Published 26/07/2016

Home Secretary Amber Rudd has insisted the Government's stance on the status of EU nationals living in the UK has not helped drive a surge in hate crime following the referendum.

Reports of incidents and crimes jumped sharply in the weeks before and after the poll on June 23, sparking fears of a wave of racial and xenophobic abuse.

On Tuesday Ms Rudd launched a new action plan to tackle the issue which includes an assessment of the police response by watchdogs.

Since the Brexit vote, ministers have faced pressure to provide a firm guarantee about the status of EU citizens already in the country ahead of negotiations with Brussels, which will also cover the rights of Britons living in other member states in the bloc.

Ms Rudd was asked whether the Government's negotiating position was encouraging insults such as people being told to "go home".

She said: "I don't think so, no.
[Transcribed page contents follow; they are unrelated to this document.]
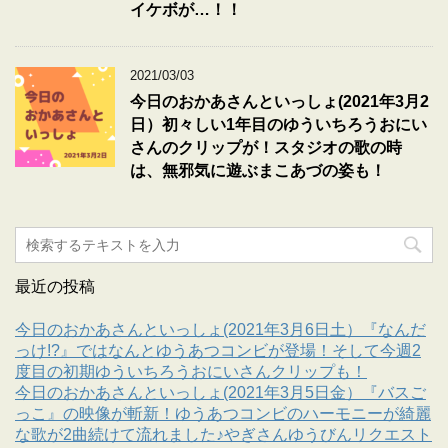
イケボが…！！
2021/03/03
今日のおかあさんといっしょ(2021年3月2
日）初々しい1年目のゆういちろうおにい
さんのクリップが！スタジオの歌の時
は、無邪気に遊ぶまこあづの姿も！
最近の投稿
今日のおかあさんといっしょ(2021年3月6日土）『なんだ
っけ!?』ではなんとゆうあつコンビが登場！そして今週2
度目の初期ゆういちろうおにいさんクリップも！
今日のおかあさんといっしょ(2021年3月5日金）『バスご
っこ』の映像が斬新！ゆうあつコンビのハーモニーが綺麗
な歌が2曲続けて流れました♪やぎさんゆうびんリクエスト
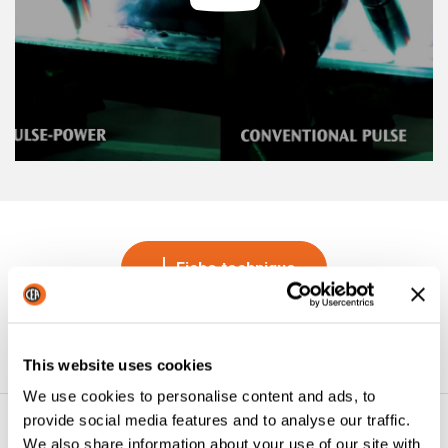
Fiche technique
Demande d’informations
This website uses cookies
We use cookies to personalise content and ads, to
provide social media features and to analyse our traffic.
VOUS AIMEREZ PEUT-ÊTRE AUSSI
We also share information about your use of our site with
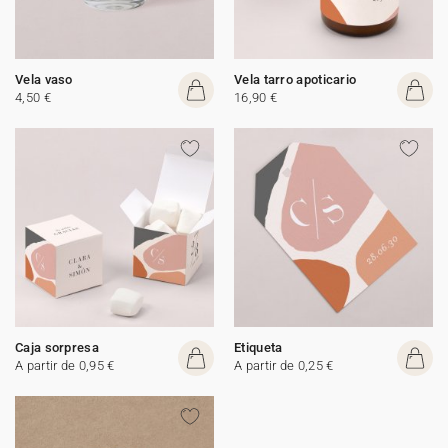
Vela vaso
Vela tarro apoticario
4,50 €
16,90 €
Caja sorpresa
Etiqueta
A partir de 0,95 €
A partir de 0,25 €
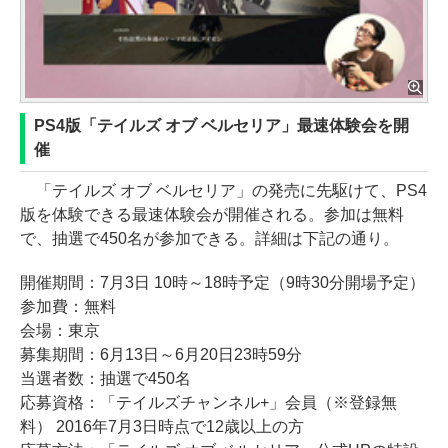
PS4版「テイルズ オブ ベルセリア」最速体験会を開
催
「テイルズ オブ ベルセリア」の発売に先駆けて、PS4
版を体験できる最速体験会が開催される。参加は無料
で、抽選で450名が参加できる。詳細は下記の通り。
開催期間：7月3日 10時～18時予定（9時30分開場予定）
参加費：無料
会場：東京
募集期間：6月13日～6月20日23時59分
当選者数：抽選で450名
応募資格：「テイルズチャンネル+」会員（※登録無
料） 2016年7月3日時点で12歳以上の方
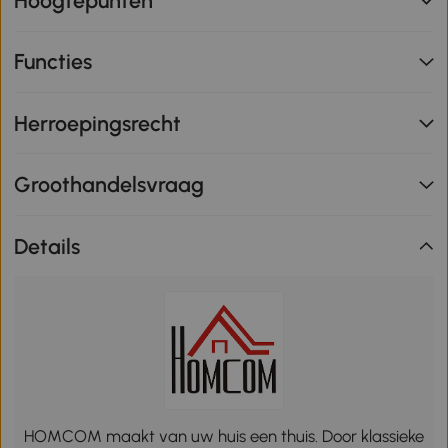
Hoogtepunten
Functies
Herroepingsrecht
Groothandelsvraag
Details
HOMCOM maakt van uw huis een thuis. Door klassieke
The Prime Minister has been absolutely clear that there is no change in the EU nationals' position.

"There's going to be a complicated negotiation ... but the position for EU nationals now is unchanged.

"We hope they will be able to stay and continue to make a contribution to life in the UK."

Ms Rudd said there had been a "spike" in hate crime since the referendum but added: "I can reassure people it has started to come off since then."

She said there are "no reasons ever" for hate crime.

"There is always going to be a small minority of people who use some sort of event to vent the hate they already feel," Ms Rudd said.

"The vast majority of people who voted in this referendum want nothing to do with that sort of hate."

She described the offences as a "really nasty sort of crime" adding: "The message is that hate crime is unacceptable in this country."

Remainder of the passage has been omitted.